Statement by the December 12th Movement.
 
The Congressional Black Caucus (CBC) has been conspicuously silent on Trump’s intervention in Venezuela, a sovereign country which has had democratic elections and which, also, has provided benefits such as subsidized heating oil, to Black communities around the U.S.  Trump and his people have made it clear that the U.S. involvement in Venezuela is about controlling the oil and destroying socialism and that they intend to effect regime change by any means necessary.
            
The CBC was birthed out of the Civil Rights and Black Power struggles of the 1960s as a body to speak for and on behalf of Black people.

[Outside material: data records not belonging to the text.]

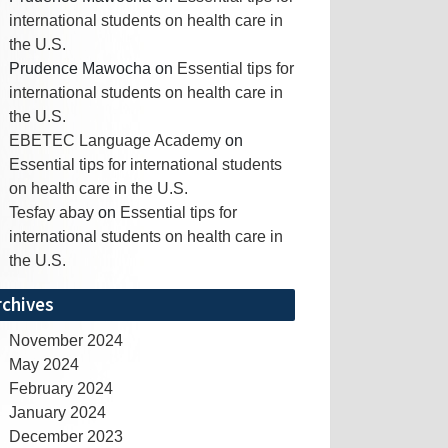
international students on health care in
the U.S.
Prudence Mawocha
on
Essential tips for
international students on health care in
the U.S.
EBETEC Language Academy
on
Essential tips for international students
on health care in the U.S.
Tesfay abay
on
Essential tips for
international students on health care in
the U.S.
rchives
November 2024
May 2024
February 2024
January 2024
December 2023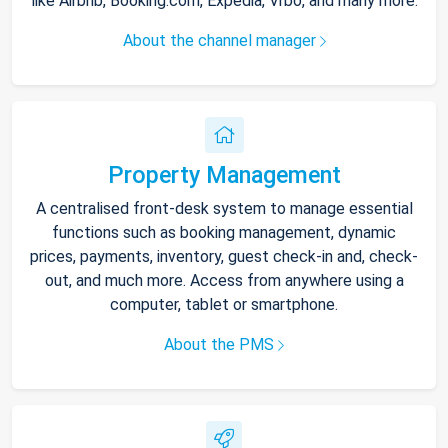
like Airbnb, Booking.com, Expedia, Vrbo, and many more.
About the channel manager
Property Management
A centralised front-desk system to manage essential
functions such as booking management, dynamic
prices, payments, inventory, guest check-in and, check-
out, and much more. Access from anywhere using a
computer, tablet or smartphone.
About the PMS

Over its 48 year history it has taken correct stands against white supremacy, Apartheid South Africa, voter suppression and police brutality. 
 
The current CBC however has sunken so low that it is co-signing a coup d’etat rather than denouncing the Trump actions in Venezuela as a violation of “democracy”, international law and the United Nations Charter. Unfortunately this CBC retreat from its progressive origins is not a surprise. Its 2018 support of the Congressional Amendment to increase the sanctions against Zimbabwe had already indicated the CBC’s willingness to support the Trump policy of regime-change in a country which represents no threat to the U.S. Trump is punishing Zimbabwe for having the audacity to take back the lands stolen by White settler-colonizers and returning them to the indigenous population.
            
Over 60 years ago W.E.B. DuBois stated that “I believe that democracy has so far disappeared in the United States that no two evils exist. There is but one evil party with two names.” The CBC position on Venezuela and Zimbabwe illustrates the continuing truth of Dubois’s observation. If it is not going to stand for Black folks’ interests, it has no reason to exist.
 
It is not too late for the CBC to return to its roots and actively and vocally oppose Trump’s plans for regime change in Venezuela and Zimbabwe. Black people and the times demand it.